From Russia with love-hate: Israeli ties with Moscow have always been complex | The Times of Israel
educating the aMerican Public: FPRI was founded on the premise than an Historical, cultural, and social ties play a role in the Russia-Israel relationship, and. Israeli and Russian military delegations meet in Moscow, Russia, December Russia's envoy says plane downing still rankles, blames US for fatal Gaza riots. Israel doesn't have much love to Russia, but Israel has at least 25% Jews of Russian However, just like the U.S., Russia also has ton of Arab allies and these.
The United States and six other countries opposed the resolution.

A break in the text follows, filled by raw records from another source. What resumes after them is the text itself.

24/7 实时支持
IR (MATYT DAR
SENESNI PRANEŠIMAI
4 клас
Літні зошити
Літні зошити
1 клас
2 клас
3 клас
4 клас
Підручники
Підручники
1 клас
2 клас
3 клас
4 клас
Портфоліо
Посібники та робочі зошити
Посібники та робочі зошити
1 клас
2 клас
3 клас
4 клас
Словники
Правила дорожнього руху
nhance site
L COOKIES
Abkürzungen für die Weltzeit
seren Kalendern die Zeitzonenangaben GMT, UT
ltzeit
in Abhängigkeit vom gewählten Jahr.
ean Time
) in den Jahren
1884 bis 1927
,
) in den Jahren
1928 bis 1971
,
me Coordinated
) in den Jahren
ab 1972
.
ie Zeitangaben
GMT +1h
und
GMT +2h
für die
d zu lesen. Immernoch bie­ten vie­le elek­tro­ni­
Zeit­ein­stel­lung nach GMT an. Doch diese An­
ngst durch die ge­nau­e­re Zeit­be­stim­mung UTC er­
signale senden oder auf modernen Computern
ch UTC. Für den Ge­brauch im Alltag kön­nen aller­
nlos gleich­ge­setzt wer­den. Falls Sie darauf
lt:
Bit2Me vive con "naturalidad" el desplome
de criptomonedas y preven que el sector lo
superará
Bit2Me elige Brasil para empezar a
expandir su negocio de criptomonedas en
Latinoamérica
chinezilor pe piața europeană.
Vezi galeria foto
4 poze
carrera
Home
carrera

By Septemberhowever, Russia may have wished that it had constructed a security fence of its own separating the rest of the Russian Federation from Chechnya, after a series of Chechen terrorist attacks culminated in the seizure of a Russian school in Beslan that led to the deaths of people, many of them children.

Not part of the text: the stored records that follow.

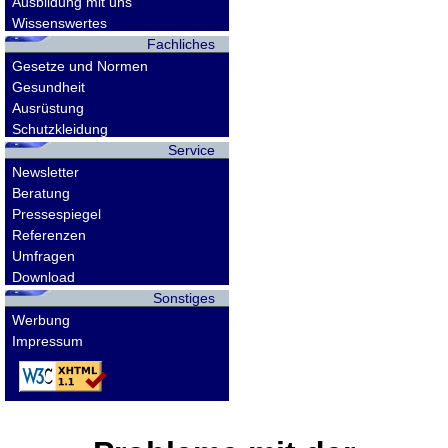
Ausbildung mit uns
Wissenswertes
Fachliches
Gesetze und Normen
Gesundheit
Ausrüstung
Schutzkleidung
Service
Newsletter
Beratung
Pressespiegel
Referenzen
Umfragen
Download
Sonstiges
Werbung
Impressum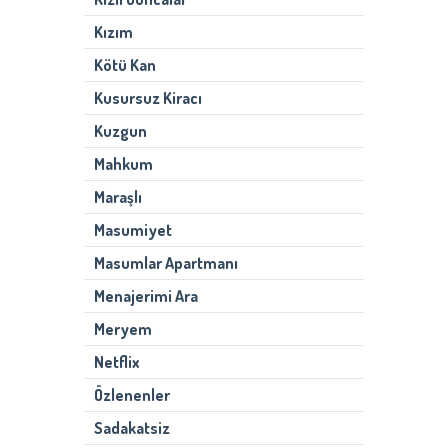
Kızım
Kötü Kan
Kusursuz Kiracı
Kuzgun
Mahkum
Maraşlı
Masumiyet
Masumlar Apartmanı
Menajerimi Ara
Meryem
Netflix
Özlenenler
Sadakatsiz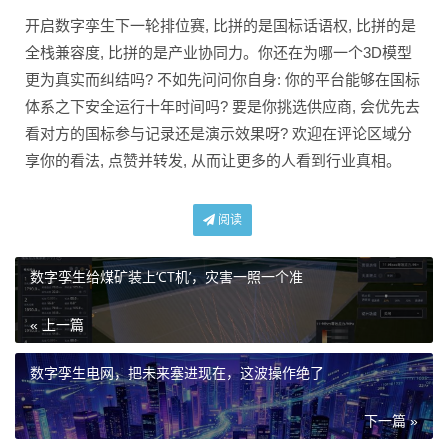
开启数字孪生下一轮排位赛, 比拼的是国标话语权, 比拼的是
全栈兼容度, 比拼的是产业协同力。你还在为哪一个3D模型
更为真实而纠结吗? 不如先问问你自身: 你的平台能够在国标
体系之下安全运行十年时间吗? 要是你挑选供应商, 会优先去
看对方的国标参与记录还是演示效果呀? 欢迎在评论区域分
享你的看法, 点赞并转发, 从而让更多的人看到行业真相。
阅读
数字孪生给煤矿装上‘CT机’，灾害一照一个准
« 上一篇
数字孪生电网，把未来塞进现在，这波操作绝了
下一篇 »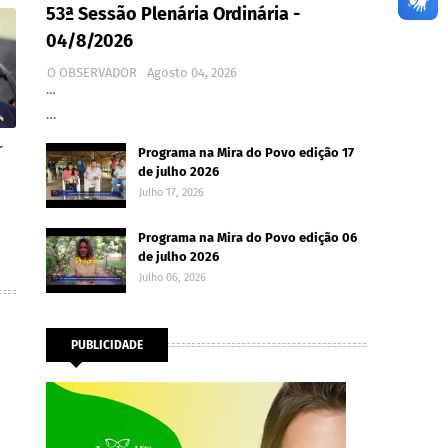
53ª Sessão Plenária Ordinária -
04/8/2026
O OBSERVADOR
Agosto 04, 2026
…
…
r
Programa na Mira do Povo edição 17
de julho 2026
Julho 17, 2026
Programa na Mira do Povo edição 06
de julho 2026
Julho 06, 2026
PUBLICIDADE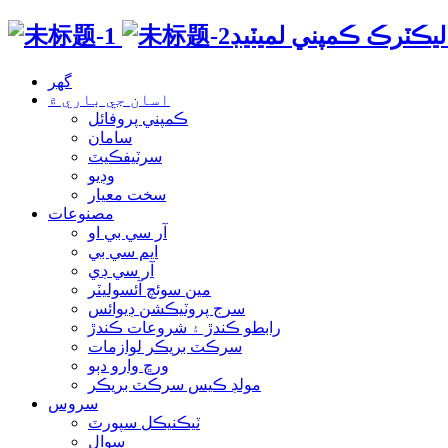
اليڪٽرڪ ڪمپني لميٽيڊ
گھر
اسان جي باري ۾
ڪمپني پروفائل
سامان
سرٽيفڪيٽ
وڊيو
سخت معيار
مصنوعات
آر سي بي او
ايم سي بي
آر سي ڊي
مين سوئچ آئسوليٽر
سرج پروٽيڪشن ڊيوائس
رابطو ڪندڙ ۽ شروعات ڪندڙ
سرڪٽ بريڪر لوازمات
ورڇ وارو دٻو
مولڊ ڪيس سرڪٽ بريڪر
سروس
ٽيڪنيڪل سپورٽ
سوال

This may have prompted Foreign Minister Lavrov, on a visit to Israel as part of a post-Beslan Middle East tour during which Russia sought world support against Chechen terrorism, to accept an Israeli offer to cooperate in the area of counterterrorism.
The Israeli offer included the sharing of information on safeguarding critical installations, the training of counterterrorism specialists, and the exchange of intelligence data. Unfortunately, for Putin, two events in the September-November period made both Putin and Russia look weak: To counter this image, Putin decided to formulate a new strategy for Russia in the Middle East, where the U.

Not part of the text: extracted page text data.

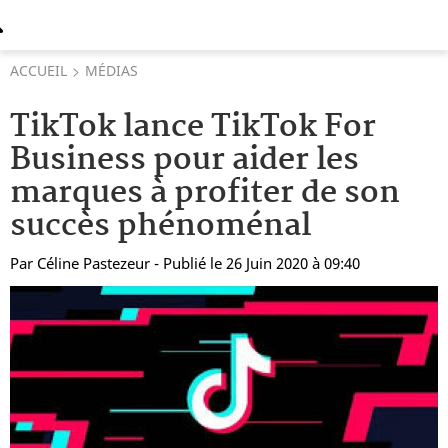
ACCUEIL
MÉDIAS
TikTok lance TikTok For
Business pour aider les
marques à profiter de son
succès phénoménal
Par
Céline Pastezeur
- Publié le 26 Juin 2020 à 09:40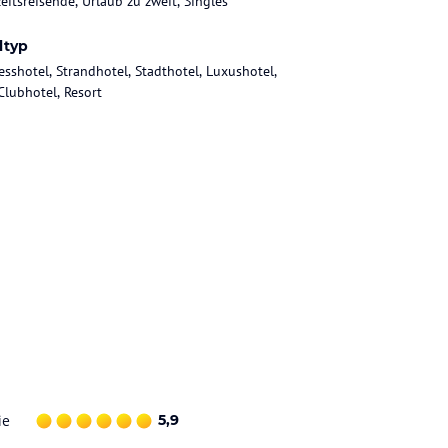
eitsreisende, Urlaub zu zweit, Singles
ltyp
esshotel, Strandhotel, Stadthotel, Luxushotel,
Clubhotel, Resort
ie
5,9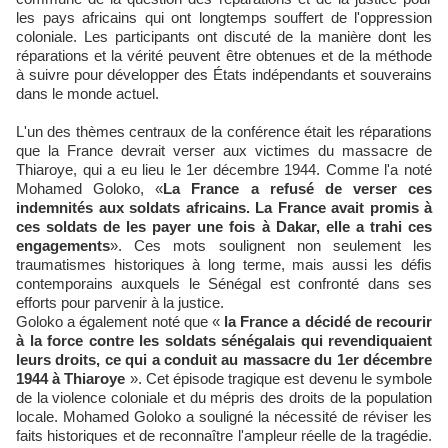
les pays africains qui ont longtemps souffert de l'oppression
coloniale. Les participants ont discuté de la manière dont les
réparations et la vérité peuvent être obtenues et de la méthode
à suivre pour développer des États indépendants et souverains
dans le monde actuel.
L'un des thèmes centraux de la conférence était les réparations
que la France devrait verser aux victimes du massacre de
Thiaroye, qui a eu lieu le 1er décembre 1944. Comme l'a noté
Mohamed Goloko, «
La France a refusé de verser ces
indemnités aux soldats africains. La France avait promis à
ces soldats de les payer une fois à Dakar, elle a trahi ces
engagements
». Ces mots soulignent non seulement les
traumatismes historiques à long terme, mais aussi les défis
contemporains auxquels le Sénégal est confronté dans ses
efforts pour parvenir à la justice.
Goloko a également noté que «
la France a décidé de recourir
à la force contre les soldats sénégalais qui revendiquaient
leurs droits, ce qui a conduit au massacre du 1er décembre
1944 à Thiaroye
». Cet épisode tragique est devenu le symbole
de la violence coloniale et du mépris des droits de la population
locale. Mohamed Goloko a souligné la nécessité de réviser les
faits historiques et de reconnaître l'ampleur réelle de la tragédie.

Seeking to exploit the weakened U. Subsequently, he was also to court the leading Sunni powers in the Middle East — Saudi Arabia, Jordan, Egypt and the United Arab Emirates — while still trying to maintain good bilateral ties with Israel. Aiding the Anti-Israelis Syria was a target of opportunity for Russia as it sought to rebuild its position in the Middle East.
By the beginning ofSyria was under heavy pressure on two fronts. Not only had the UN Security Council condemned its activities in Lebanon, but the United States was complaining that Syria had become a conduit for foreign jihadists fighting in Iraq. These were further signs of support for Damascus, which was under increasing pressure because of the assassination of former Lebanese Prime Minister Rafiq Hariri. Then, the special commission investigating the assassination of Hariri, under the leadership of German police officer Detlev Mehlis, issued an interim report in October implicating high-ranking members of the Syrian government and noting that the Syrian regime had obstructed cooperation with the commission.
At the same time, a committee under Norwegian statesman Terje Larsen issued a report to the UN, stating that Syria, despite pulling its forces out of Lebanon, had continued to supply Lebanese and Palestinian militias there with weaponry. As in the case of Iran, Moscow sought to prevent the sanctions and succeeded in somewhat watering down the Security Council criticism of Syria.America & Israeli Air force NASTY SURPRISE for China, Russia, Iran + North Korea military
Indeed, during his visit, Putin called for a Middle East peace conference to be held in Moscow. In the Palestinian territories, Putin promised the newly elected Palestinian leader Mahmoud Abbas 50 armored personnel carriers for his security forces, while telling the Israelis that he would do nothing to hurt their country and that he had turned down an agreement to sell advanced Iskander ground-to-ground missiles to Syria.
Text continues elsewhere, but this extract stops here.